Scenario: You are the new leader of James Town. Before leaving England you talked with John Smith about the settlement and all of the problems he encountered. You arrive after the terrible winter that killed all but 60 of the settlers. You have more settlers and supplies from England. How will you lead the settlement? How will you get others to cooperate and work toward a common goal? What will the goals be? How will you deal with the Indians? Compare your plans with the plans of past leaders.
We have been using this test for several years. Because I found that children were often confused by this format, we now have a test prep session where I explain to them what they will need to do, how they should prepare, and also give them a rubric. The rubric indicates that they will be graded on how they plan to lead the colony, what kinds of goals they have, how they will get colonists to cooperate, and how they will deal with the Indians. They are also graded on the comparisons they draw with the real leaders of Jamestown (which included both strong, fair leaders, and selfish, short-sighted leaders), and writing mechanics.

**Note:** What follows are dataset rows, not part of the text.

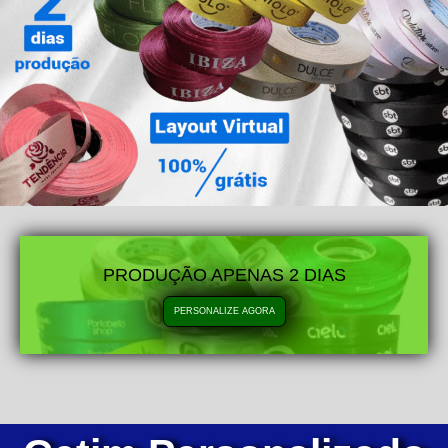
PRODUÇÃO APENAS 2 DIAS
PERSONALIZE AGORA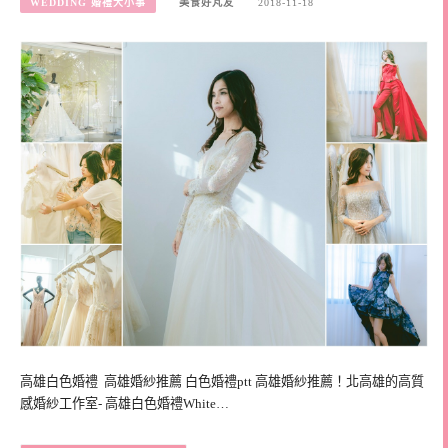
WEDDING 婚禮大小事
美食好芃友
2018-11-18
高雄白色婚禮 高雄婚紗推薦 白色婚禮ptt 高雄婚紗推薦！北高雄的高質
感婚紗工作室- 高雄白色婚禮White…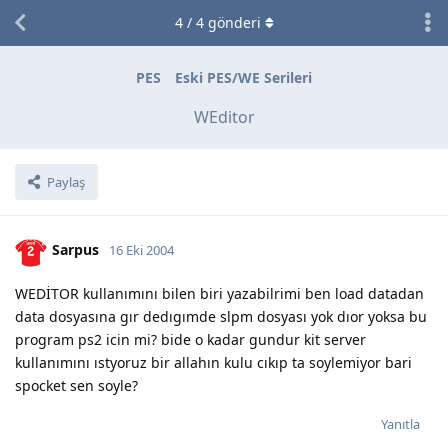
4
/
4
gönderi
PES
Eski PES/WE Serileri
WEditor
Paylaş
Sarpus
16 Eki 2004
WEDİTOR kullanımını bilen biri yazabilrimi ben load datadan
data dosyasına gır dedıgımde slpm dosyası yok dıor yoksa bu
program ps2 icin mi? bide o kadar gundur kit server
kullanımını ıstyoruz bir allahın kulu cıkıp ta soylemiyor bari
spocket sen soyle?
Yanıtla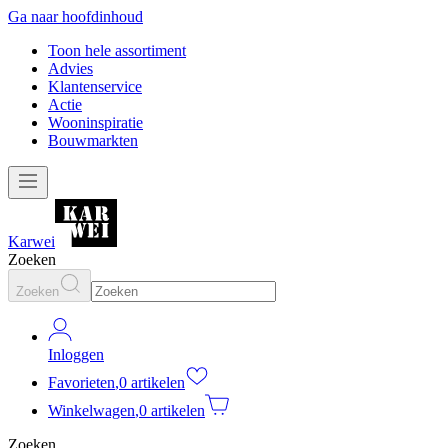
Ga naar hoofdinhoud
Toon hele assortiment
Advies
Klantenservice
Actie
Wooninspiratie
Bouwmarkten
Karwei
Zoeken
Zoeken
Inloggen
Favorieten
,
0 artikelen
Winkelwagen
,
0 artikelen
Zoeken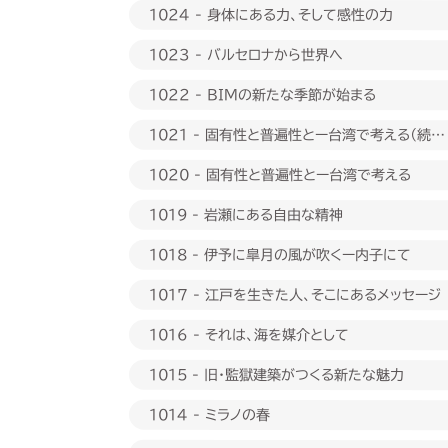
1024 - 身体にある力、そして感性の力
1023 - バルセロナから世界へ
1022 - BIMの新たな季節が始まる
1021 - 固有性と普遍性とー台湾で考える（続
編）
1020 - 固有性と普遍性とー台湾で考える
1019 - 岩瀬にある自由な精神
1018 - 伊予に皐月の風が吹くー内子にて
1017 - 江戸を生きた人、そこにあるメッセージ
1016 - それは、海を媒介として
1015 - 旧・監獄建築がつくる新たな魅力
1014 - ミラノの春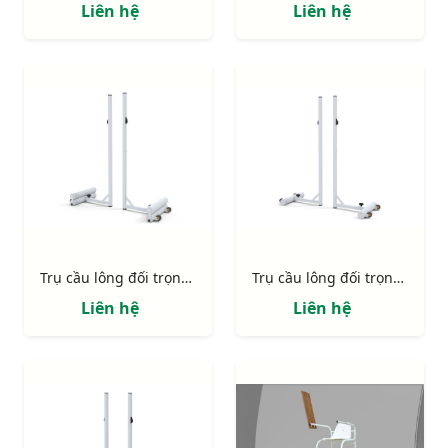
Liên hệ
Liên hệ
Trụ cầu lông đối trọng gang 40kg S27045
Trụ cầu lông đối trọng gang S27040
Liên hệ
Liên hệ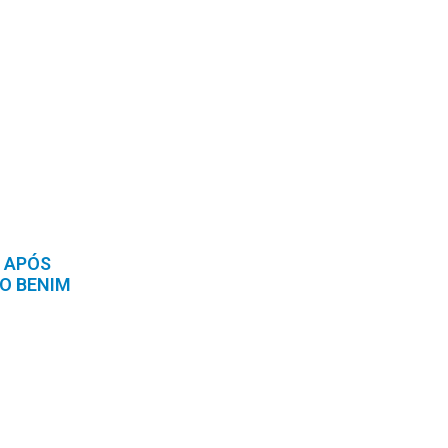
 APÓS
O BENIM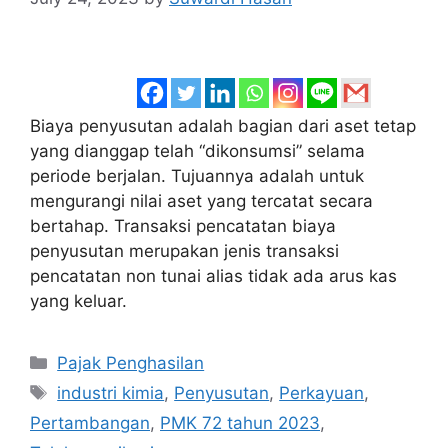
Biaya penyusutan adalah bagian dari aset tetap
yang dianggap telah “dikonsumsi” selama
periode berjalan. Tujuannya adalah untuk
mengurangi nilai aset yang tercatat secara
bertahap. Transaksi pencatatan biaya
penyusutan merupakan jenis transaksi
pencatatan non tunai alias tidak ada arus kas
yang keluar.
Categories
Pajak Penghasilan
Tags
industri kimia
,
Penyusutan
,
Perkayuan
,
Pertambangan
,
PMK 72 tahun 2023
,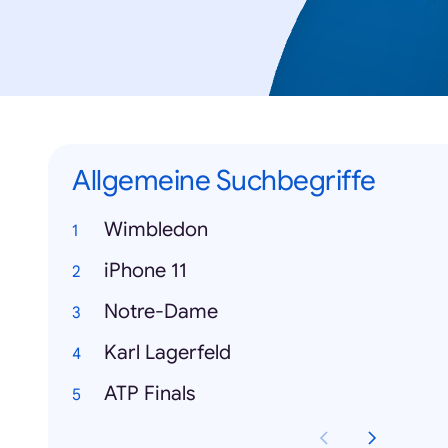
Allgemeine Suchbegriffe
Wimbledon
iPhone 11
Notre-Dame
Karl Lagerfeld
ATP Finals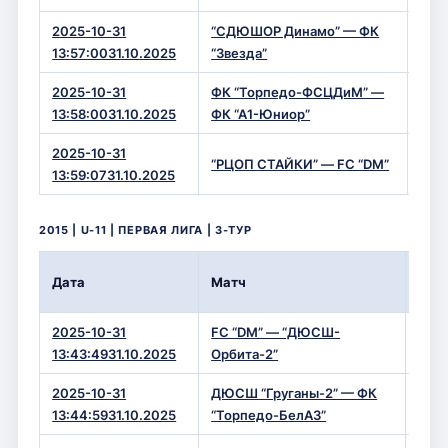
2025-10-31
“СДЮШОР Динамо” — ФК
6 —
13:57:0031.10.2025
“Звезда”
2025-10-31
ФК “Торпедо-ФСЦДиМ” —
4 —
13:58:0031.10.2025
ФК “А1-Юниор”
2025-10-31
“РЦОП СТАЙКИ” — FC “DM”
2 —
13:59:0731.10.2025
2015 | U-11 | ПЕРВАЯ ЛИГА | 3-ТУР
Вре
Дата
Матч
Сче
2025-10-31
FC “DM” — “ДЮСШ-
0 — 
13:43:4931.10.2025
Орбита-2”
2025-10-31
ДЮСШ “Груганы-2” — ФК
1 — 
13:44:5931.10.2025
“Торпедо-БелАЗ”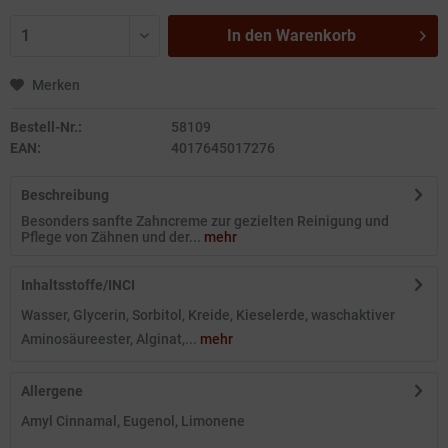
In den
Warenkorb
Merken
Bestell-Nr.:
58109
EAN:
4017645017276
Beschreibung
Besonders sanfte Zahncreme zur gezielten Reinigung und
Pflege von Zähnen und der...
mehr
Inhaltsstoffe/INCI
Wasser, Glycerin, Sorbitol, Kreide, Kieselerde, waschaktiver
Aminosäureester, Alginat,...
mehr
Allergene
Amyl Cinnamal, Eugenol, Limonene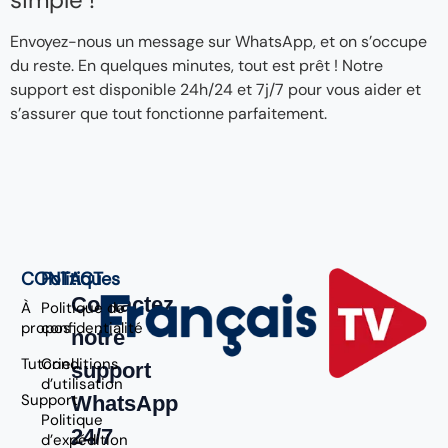
Envoyez-nous un message sur WhatsApp, et on s’occupe
du reste. En quelques minutes, tout est prêt ! Notre
support est disponible 24h/24 et 7j/7 pour vous aider et
s’assurer que tout fonctionne parfaitement.
CONTACT
Politiques
Contactez
À
Politique de
propos
confidentialité
notre
Tutoriel
Conditions
support
d’utilisation
Support
WhatsApp
Politique
24/7
d’expédition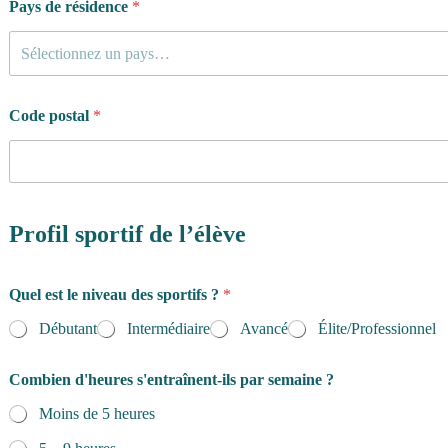
Pays de résidence
*
Sélectionnez un pays…
Code postal
*
Profil sportif de l’élève
Quel est le niveau des sportifs ?
*
Débutant
Intermédiaire
Avancé
Élite/Professionnel
Combien d'heures s'entraînent-ils par semaine ?
Moins de 5 heures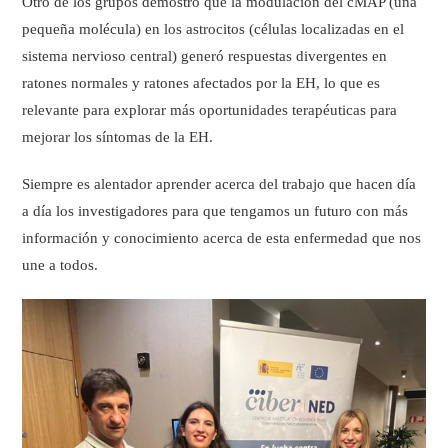
Otro de los grupos demostró que la modulación del cMAP (una
pequeña molécula) en los astrocitos (células localizadas en el
sistema nervioso central) generó respuestas divergentes en
ratones normales y ratones afectados por la EH, lo que es
relevante para explorar más oportunidades terapéuticas para
mejorar los síntomas de la EH.
Siempre es alentador aprender acerca del trabajo que hacen día
a día los investigadores para que tengamos un futuro con más
información y conocimiento acerca de esta enfermedad que nos
une a todos.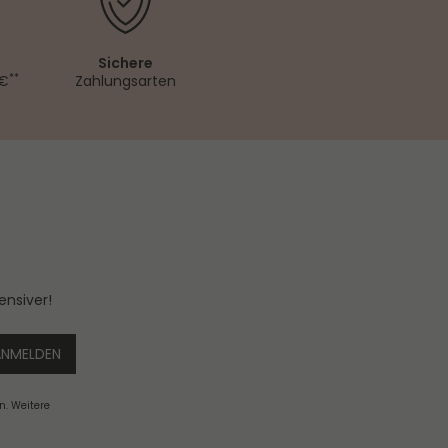
Sichere
**
 €
Zahlungsarten
ensiver!
ANMELDEN
n. Weitere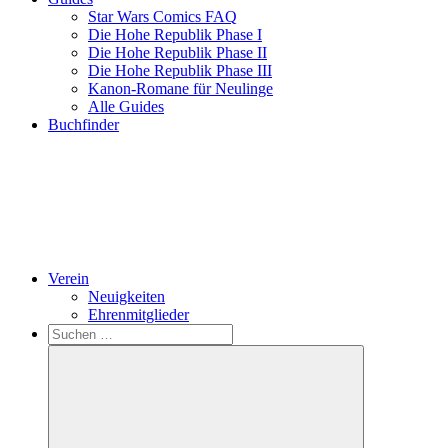
Star Wars Comics FAQ
Die Hohe Republik Phase I
Die Hohe Republik Phase II
Die Hohe Republik Phase III
Kanon-Romane für Neulinge
Alle Guides
Buchfinder
Verein
Neuigkeiten
Ehrenmitglieder
Search
Suchen
nach: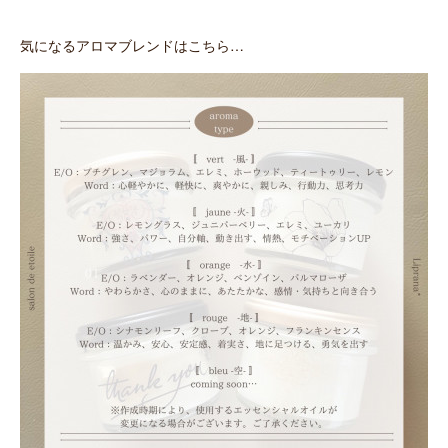
気になるアロマブレンドはこちら…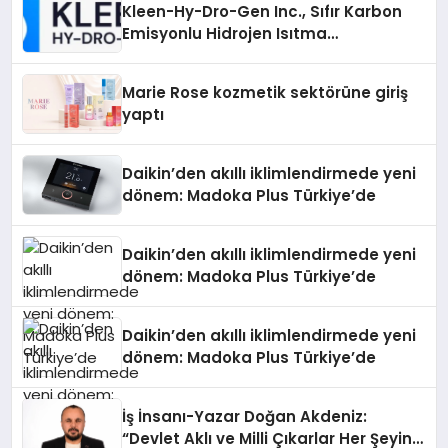
Kleen-Hy-Dro-Gen Inc., Sıfır Karbon
Emisyonlu Hidrojen Isıtma
Teknolojisinde ISO ve TSSA
Düzenleyici Onaylarını Aldı
Marie Rose kozmetik sektörüne giriş
yaptı
Daikin’den akıllı iklimlendirmede yeni
dönem: Madoka Plus Türkiye’de
Daikin’den akıllı iklimlendirmede yeni
dönem: Madoka Plus Türkiye’de
Daikin’den akıllı iklimlendirmede yeni
dönem: Madoka Plus Türkiye’de
İş İnsanı-Yazar Doğan Akdeniz:
“Devlet Aklı ve Milli Çıkarlar Her Şeyin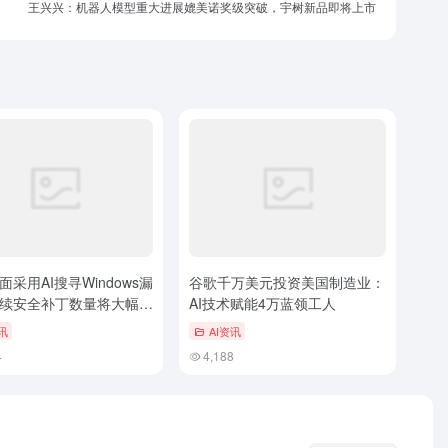
王兴兴：机器人模型重大进展媲美诺奖级突破，宇树新品即将上市
面采用AI搜寻Windows漏
谷歌千万美元投资美国制造业：
续安全补丁数量将大幅上
AI技术赋能4万蓝领工人
讯
AI资讯
4
4,188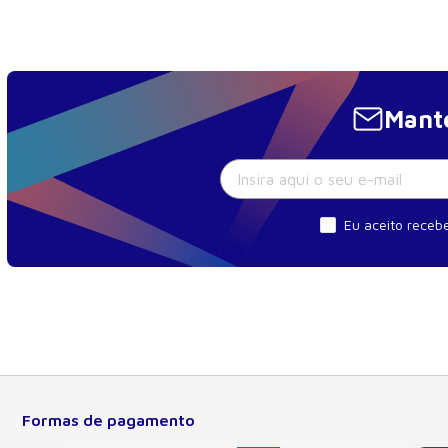
Mante
Eu aceito recebe
Formas de pagamento
Sobre a Manole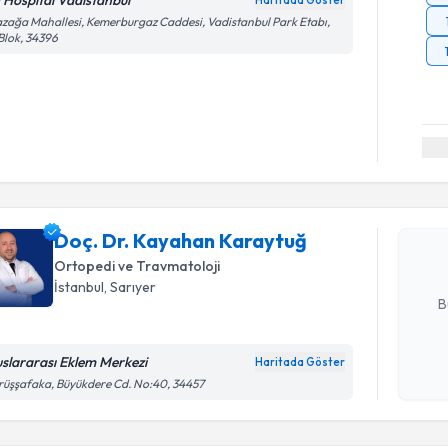
v Hospital Vadistanbul
Haritada Göster
zağa Mahallesi, Kemerburgaz Caddesi, Vadistanbul Park Etabı,
Blok, 34396
Randevu T
Doç. Dr. 
oluşturun. 
Doç. Dr. Kayahan Karaytuğ
hazırlandığ
Ortopedi ve Travmatoloji
E-posta Ad
İstanbul
, Sarıyer
B
uslararası Eklem Merkezi
Haritada Göster
Kişisel
üşşafaka, Büyükdere Cd. No:40, 34457
okudum
Randevu T
işlenm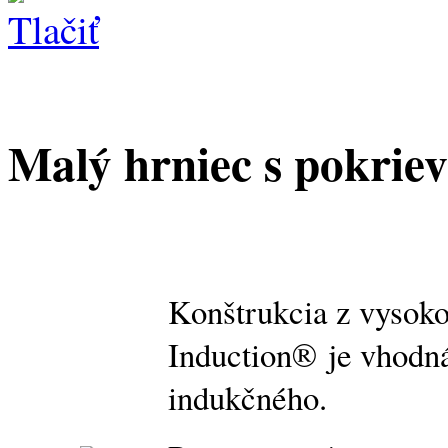
Malý hrniec s pokrie
Konštrukcia z vysoko
Induction® je vhodná
indukčného.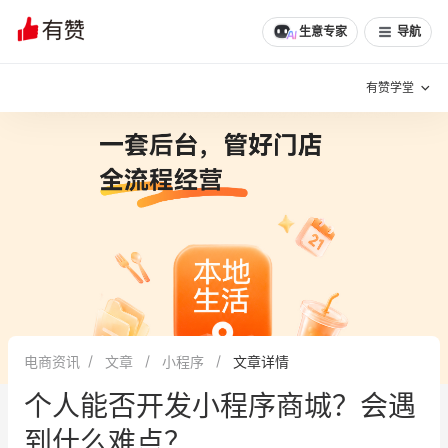
生意专家
导航
有赞学堂
有赞说增长
私域日历
增长方法
有赞说案例拆解
有赞专家说
有赞成功案例
新零售最佳实践
面对面聊增长
电商资讯
文章
小程序
文章详情
有赞春季发布会
实干家直播间
个人能否开发小程序商城？会遇
新零售大会
新零售茶会
到什么难点？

Though this test does not test reading comprehension in the "normal" way, or examine literary elements, I like it because it requires students to apply what they have learned from our study of history and Blood on the River. For example, by the time we have finished our Jamestown study, they should know that they must find a way to live at peace with the Algonquian people, both because it is the ethical choice and because there are way more Indians than English in Virginia in 1610 and considering the numbers, the English cannot eliminate all the Indians. (I have had students in some years suggest that as a solution, believe it or not.)

This kind of test is not easy for young students, but even if they don't succeed completely, it shows what they know in a deeper way than answering factual-type questions.